ENTRIES SHOWN:

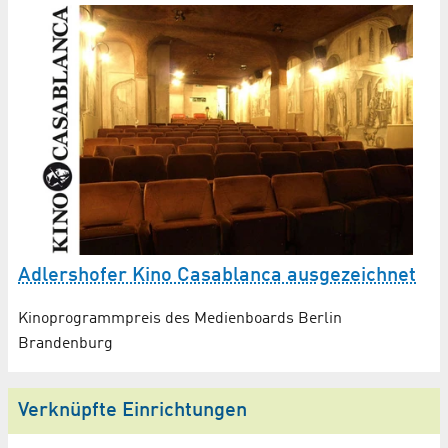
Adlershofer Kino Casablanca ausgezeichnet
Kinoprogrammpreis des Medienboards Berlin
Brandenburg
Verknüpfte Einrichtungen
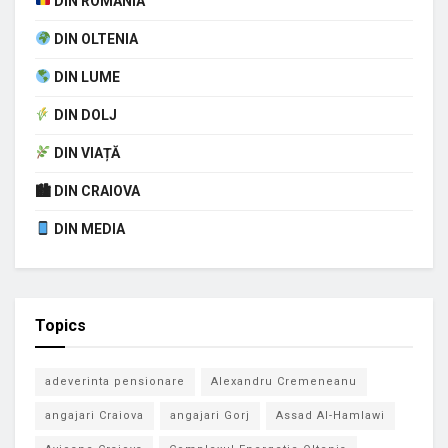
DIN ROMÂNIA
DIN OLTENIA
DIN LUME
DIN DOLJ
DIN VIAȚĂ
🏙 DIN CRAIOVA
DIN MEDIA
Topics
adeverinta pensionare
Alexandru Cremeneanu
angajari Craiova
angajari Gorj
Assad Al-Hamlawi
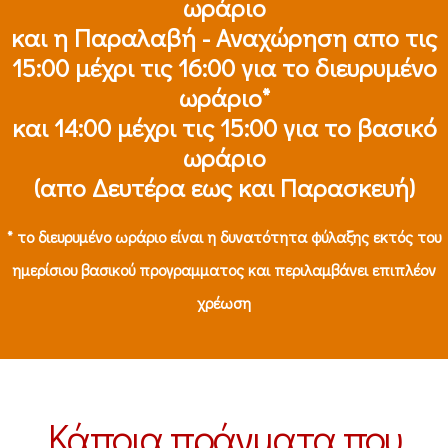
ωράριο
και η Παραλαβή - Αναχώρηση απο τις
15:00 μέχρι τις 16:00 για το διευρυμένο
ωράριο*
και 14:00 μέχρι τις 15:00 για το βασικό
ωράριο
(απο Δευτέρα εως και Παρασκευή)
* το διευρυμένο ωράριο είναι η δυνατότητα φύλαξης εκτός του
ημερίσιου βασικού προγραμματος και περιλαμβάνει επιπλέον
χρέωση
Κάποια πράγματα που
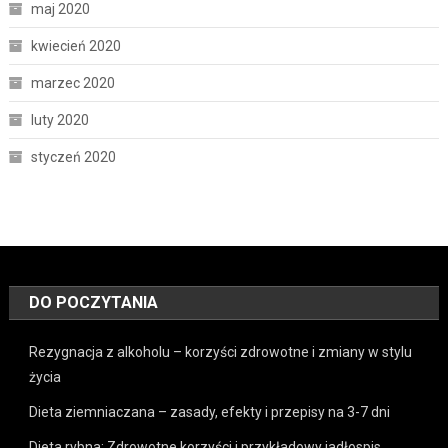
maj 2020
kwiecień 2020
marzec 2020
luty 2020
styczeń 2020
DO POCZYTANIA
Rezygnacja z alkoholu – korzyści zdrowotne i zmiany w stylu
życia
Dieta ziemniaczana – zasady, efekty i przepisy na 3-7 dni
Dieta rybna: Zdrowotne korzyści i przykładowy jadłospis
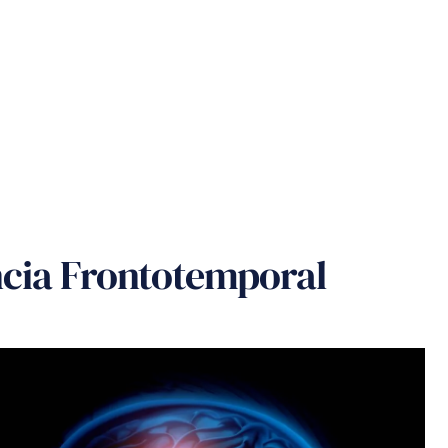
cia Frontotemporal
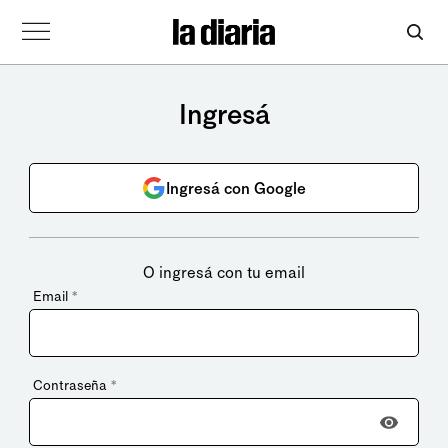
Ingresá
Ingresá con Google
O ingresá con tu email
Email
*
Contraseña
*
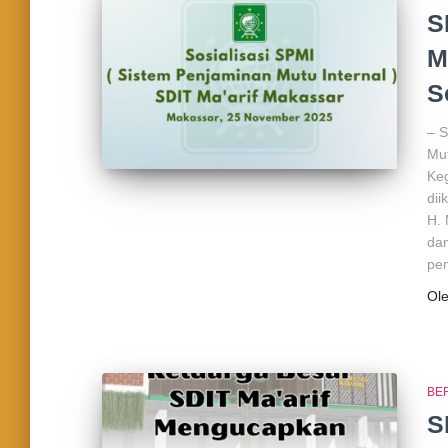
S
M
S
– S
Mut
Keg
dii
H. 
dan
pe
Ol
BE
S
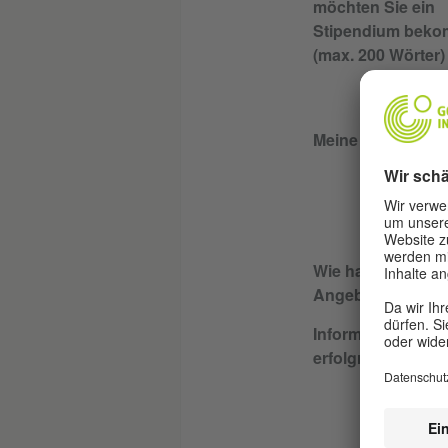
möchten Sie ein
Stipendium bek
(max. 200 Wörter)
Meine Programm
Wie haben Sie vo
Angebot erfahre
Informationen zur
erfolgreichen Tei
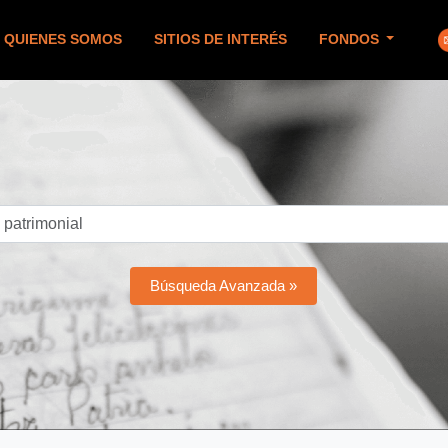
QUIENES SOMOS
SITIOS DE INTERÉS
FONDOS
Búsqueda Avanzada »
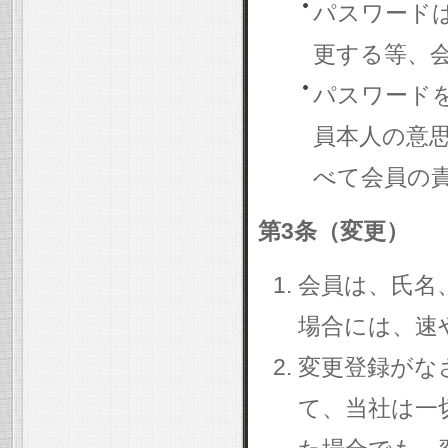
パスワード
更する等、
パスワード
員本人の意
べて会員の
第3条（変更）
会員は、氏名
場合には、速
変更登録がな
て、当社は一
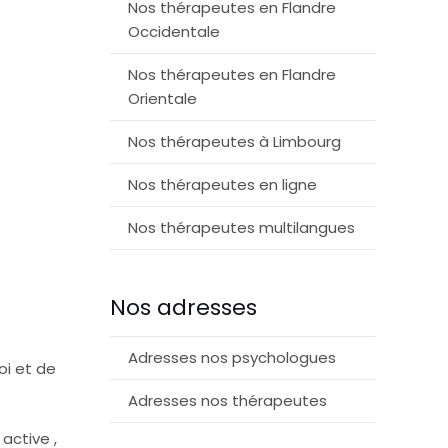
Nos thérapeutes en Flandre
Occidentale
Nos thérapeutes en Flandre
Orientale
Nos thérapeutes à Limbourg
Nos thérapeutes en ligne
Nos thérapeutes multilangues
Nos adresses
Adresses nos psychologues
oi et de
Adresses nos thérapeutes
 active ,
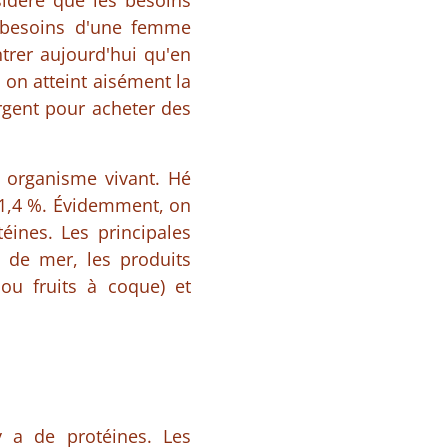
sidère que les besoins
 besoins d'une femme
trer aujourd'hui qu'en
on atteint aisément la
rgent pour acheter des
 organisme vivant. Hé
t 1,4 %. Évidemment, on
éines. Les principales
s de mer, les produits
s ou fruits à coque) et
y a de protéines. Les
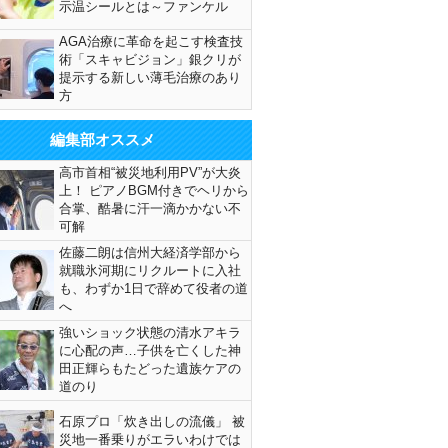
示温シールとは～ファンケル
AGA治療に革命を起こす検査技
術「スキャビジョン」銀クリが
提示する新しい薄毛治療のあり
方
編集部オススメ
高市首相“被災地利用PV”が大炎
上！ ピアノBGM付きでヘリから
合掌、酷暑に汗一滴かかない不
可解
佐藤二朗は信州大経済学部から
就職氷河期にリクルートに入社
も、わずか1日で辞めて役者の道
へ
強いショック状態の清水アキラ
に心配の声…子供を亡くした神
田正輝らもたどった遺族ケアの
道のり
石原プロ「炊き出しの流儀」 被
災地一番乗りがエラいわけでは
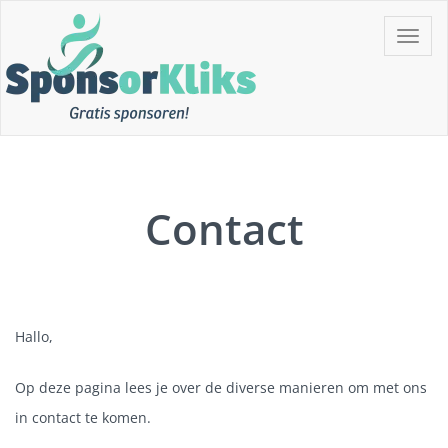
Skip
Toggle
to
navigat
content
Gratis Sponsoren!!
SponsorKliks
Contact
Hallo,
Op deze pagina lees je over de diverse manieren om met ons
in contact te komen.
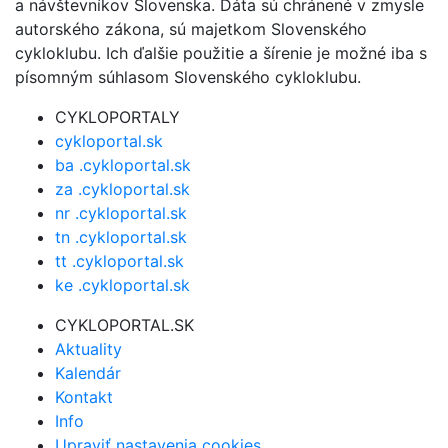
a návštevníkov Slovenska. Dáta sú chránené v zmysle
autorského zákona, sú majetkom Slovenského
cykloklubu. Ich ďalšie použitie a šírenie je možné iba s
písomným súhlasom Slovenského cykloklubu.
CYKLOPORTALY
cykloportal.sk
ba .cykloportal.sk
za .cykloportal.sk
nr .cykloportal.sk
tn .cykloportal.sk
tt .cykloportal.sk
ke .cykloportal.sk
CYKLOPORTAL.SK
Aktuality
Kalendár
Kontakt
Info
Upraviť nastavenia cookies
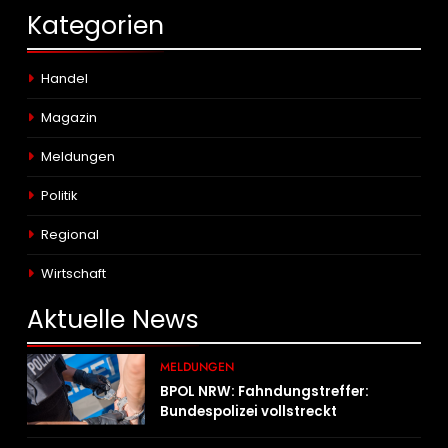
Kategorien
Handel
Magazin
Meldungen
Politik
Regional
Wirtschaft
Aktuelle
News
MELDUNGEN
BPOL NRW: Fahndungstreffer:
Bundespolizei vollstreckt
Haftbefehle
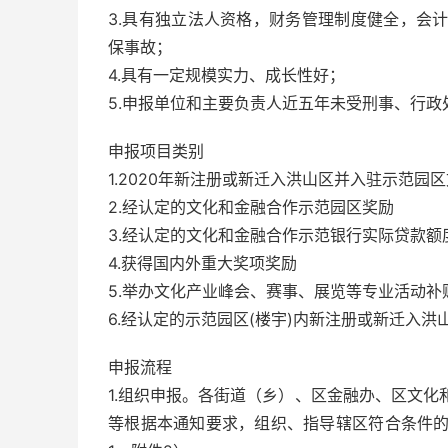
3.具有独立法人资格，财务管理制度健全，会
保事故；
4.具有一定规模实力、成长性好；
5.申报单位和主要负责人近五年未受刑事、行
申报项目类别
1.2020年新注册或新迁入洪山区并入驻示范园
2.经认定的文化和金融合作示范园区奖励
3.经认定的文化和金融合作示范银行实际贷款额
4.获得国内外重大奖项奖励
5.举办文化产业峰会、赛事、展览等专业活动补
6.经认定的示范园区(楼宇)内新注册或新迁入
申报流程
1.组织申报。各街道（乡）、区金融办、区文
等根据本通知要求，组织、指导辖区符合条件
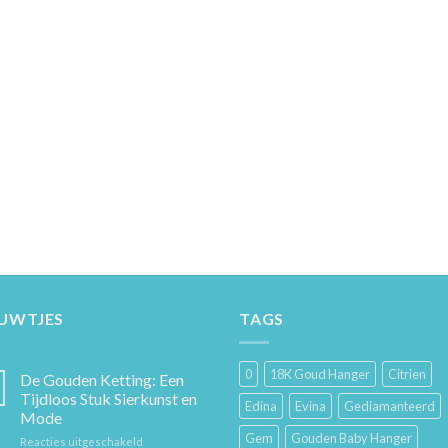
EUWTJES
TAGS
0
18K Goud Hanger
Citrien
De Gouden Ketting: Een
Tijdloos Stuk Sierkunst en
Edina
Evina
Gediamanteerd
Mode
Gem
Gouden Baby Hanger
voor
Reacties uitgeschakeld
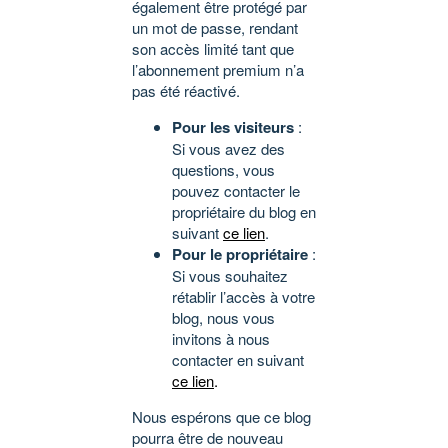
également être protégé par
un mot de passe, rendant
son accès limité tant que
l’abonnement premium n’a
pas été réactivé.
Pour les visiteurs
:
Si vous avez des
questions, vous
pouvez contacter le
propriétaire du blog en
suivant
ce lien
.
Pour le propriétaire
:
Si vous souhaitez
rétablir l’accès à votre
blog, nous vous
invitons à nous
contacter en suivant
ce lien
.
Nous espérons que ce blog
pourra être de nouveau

ACTION ITEM: Please say how many lines of the records contain the word "propriétaire", giving the number by itself.

SOLUTION BELOW: 2